RSS Feed for Aamir Khan’s blog using YQL and Pipes
As you know earlier I had parsed Aamir Khan's Blog to create a feed. It was custom screen scraping code to generate the feed.Today, after reading Anand's blog, I did the same using YQL and Pipes. Using YQL/PIPE is much easier than writing custom code and is less buggy.
If you have subscribed to http://feeds.thejeshgn.com/aamirkhan then, you don't have to worry. The feed url remains the same only the technology behind has changed. Now we have a better technology. If you have not subscribed, I guess its a good idea to subscribe.
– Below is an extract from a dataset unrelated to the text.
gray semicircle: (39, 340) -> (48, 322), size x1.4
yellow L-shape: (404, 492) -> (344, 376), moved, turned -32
The post below is for fellow hackers. I have tried to write a detailed post on the process I followed and technologies I used.
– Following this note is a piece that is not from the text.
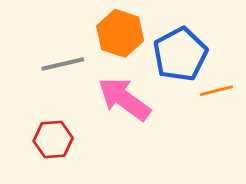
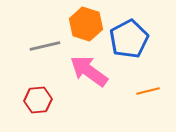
orange line: (217, 91) -> (148, 91), moved

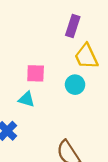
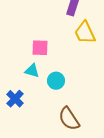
cyan circle: (75, 85) -> (56, 81), moved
YQL (Yahoo Query Language) can be used to query the web for data. YQL exposes a SQL-like SELECT syntax with which we all are very familiar. To get the links for the posts from Aamir's blog I used
select * from html where url="http://74.55.20.11/blog/login.php" and xpath="//a[contains(@href,'/blog/login.php?topicid=')]"
Now that goes to home page of Aamirs blog and gets the links of all the recent posts listed on side bar.
To test the same, Go to YQL console and run the above query. YQL gives you both xml and json. It also gives you restful url for your own application.
But there was a problem with this approach. It used to get the all the urls except that of latest post. On his blog Aamir lists all the posts except the post on which we are on. On the home page he doesn't have the link to the latest post. Makes sense to the web readers but not for me. So I went to 21 url and got the links and then truncated the results to first 20 urls (20 latest posts are more than enough for any feed).
select * from html where url="http://74.55.20.11/blog/login.php?topicid=21url" and xpath="//a[contains(@href,'/blog/login.php?topicid=')]"
The most beautiful thing of using Pipes is YQL is built into pipes. So I can send the result of a module into YQL and vice versa. This makes YQL and Pipes a deadly combination.
To get the content I looped through the list of urls and used get page module. I am now getting the data between first
<p class="body"> and first <br>. Yeah they use <br> for paragraphs. I don't want to steal users of his blog and hence I am getting only the first paragraph.
You can clone the pipe that I have created to experiment with it.
to do:
1. Get the date info. Probably the text between spans
<span class="graybold">Oct,09,2007</span>
and parse them into date object.
2. Fix the bugs if there are any. Let me know if you find.
Suddenly today I saw 50 new updates on the feed I had subscribed long back but it had only titles and all that changed again a little while ago I saw text below those feeds – loved it all then.
Great work thej.
@Prasoon : Thanks. Now you can see the latest post too :)
I was under the impression aamir has a feed @ that “http://feeds2.feedburner.com/aamirkhan” and was using it for my blogroll for a while now. Now, is that one u created?
@sandeep : Yup. Its created by me :)
Neat!
I’d been using a pure XPath solution that returns just the titles. It had the ghastly URL http://www.s-anand.net/xpath?url=http%3A%2F%2F202.87.41.148%2Fdigital%2FAamirKhan%2Flogin.php%3Ftopicid%3D1&xpath=//a%5Bcontains(@href,%22login.php?topicid=%22)%5D%5Bnot(contains(@href,%22page=%22))][string-length(.)%3E2]%20title-%3E.%20link-%3E./@href
Look forward to moving to your :-)
Thanks. This is useful.